Gaza ceasefire chances slim as Cairo talks end

Gaza ceasefire chances slim as Cairo talks end

CAIRO: Prospects for a Gaza ceasefire appeared slim on Sunday as Hamas reiterated its demand for an end to the attacks in exchange for the freeing of hostages, and Israeli Prime Minister Benjamin Netanyahu flatly ruled that out, with the two sides blaming each other for the impasse.

In their second round of truce talks with Egyptian and Qatari mediators that ended here in Cairo on Sunday, Hamas negotiators maintained their stance that any truce agreement must end the war.

A Hamas official told AFP that the group’s negotiators in Cairo were leaving for Doha on Sunday after talks ended in the Egyptian capital, part of mediation efforts towards a truce in Gaza. On the other hand, CIA director Bill Burns is also expected in Doha, where he would meet with Qatar’s prime minister to discuss mediation in the Gaza war, a source with knowledge of the talks disclosed.

While French President Emmanuel Macron earlier urged Israeli Prime Minister Benjamin Netanyahu in a telephone talk to reach a deal in negotiations with the Palestinian group on ceasefire, the latter did not show willingness. Netanyahu reiterated Israel’s aim since the start of the war nearly seven months ago: to disarm and dismantle Hamas for good.

Israeli police raid Al Jazeera office after shutdown order; CIA, Hamas officials due

The Israeli prime minister said Tel Aviv was willing to only “pause” fighting in Gaza in order to secure the release of Israeli prisoners still being held by Hamas, believed to number more than 130. He blamed Hamas for remaining entrenched in its extreme positions.

Reacting to Netanyahu’s statement, Hamas chief Ismail Haniyeh said the group was still keen on reaching a comprehensive ceasefire that ends the Israeli aggression, guarantees Israel’s withdrawal from Gaza, and achieves a serious deal to free Israeli prisoners in exchange for the release of Palestinian prisoners. He also blamed Netanyahu for the continuation of the aggression and the expansion of the circle of conflict, and sabotaging the efforts made through the mediators and various parties.

More than 250 Hezbollah members and 75 civilians have been killed in Israeli strikes on Lebanon since October 7 Hamas attack on Israel, security sources there say. In Israel, missile fire coming from Lebanon has killed around a dozen Israeli troops and several civilians, Israeli sources say.

More than 34,600 Palestinians have been killed, 29 of them in the past 24 hours, and more than 77,000 have been wounded in Israel’s assault, according to Gaza’s health ministry.

Al Jazeera shutdown

Israeli police raided a Jerusalem hotel room used by Al Jazeera as its de facto office on Sunday following a government decision to shut down the Qatari-owned TV station’s local operations, an Israeli official and an Al Jazeera source said.
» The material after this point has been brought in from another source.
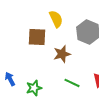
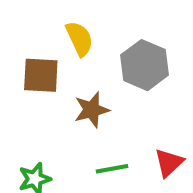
green line: (72, 83) -> (112, 169), turned -35

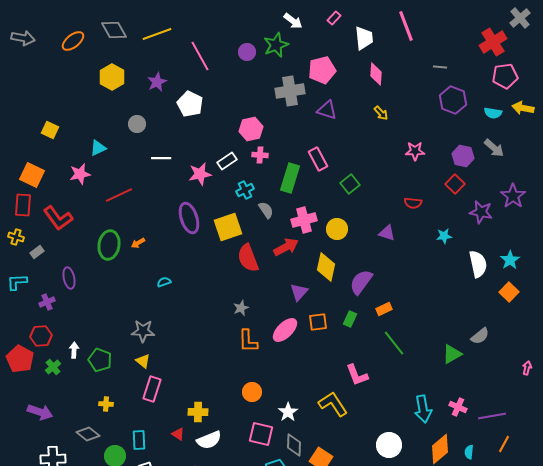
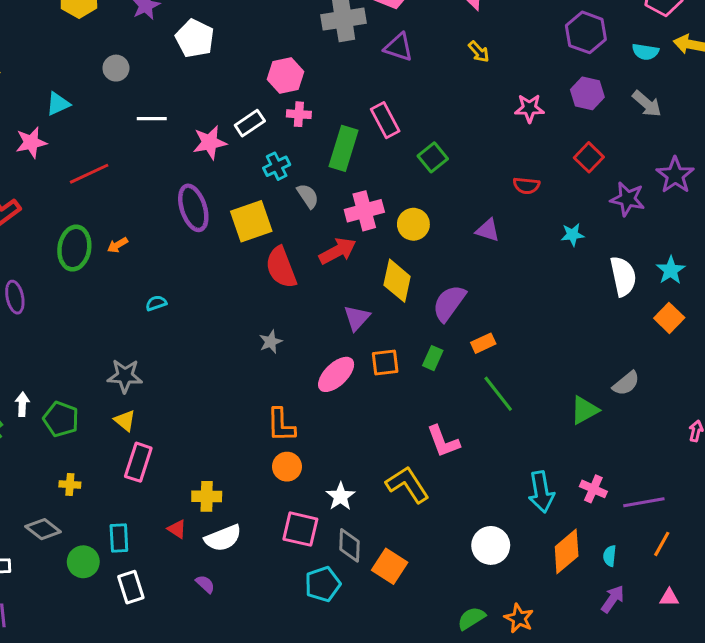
purple hexagon: (463, 156) -> (587, 93), moved
orange L-shape: (248, 341) -> (281, 425), moved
Video circulated online showed plainclothes officers dismantling camera equipment in a hotel room. The Al Jazeera source said the hotel was in East Jerusalem.

Prime Minister Benjamin Netanyahu’s cabinet shut down the network for as long as the war in Gaza continues, claiming “Qatari television network threatens national security”.

Al Jazeera called the move a criminal action and rejected the accusation the network threatened Israeli security as a dangerous and ridiculous lie that puts its journalists at risk. It said that it reserved the right to pursue every legal step.

The network has been critical of Israel’s military operation in Gaza.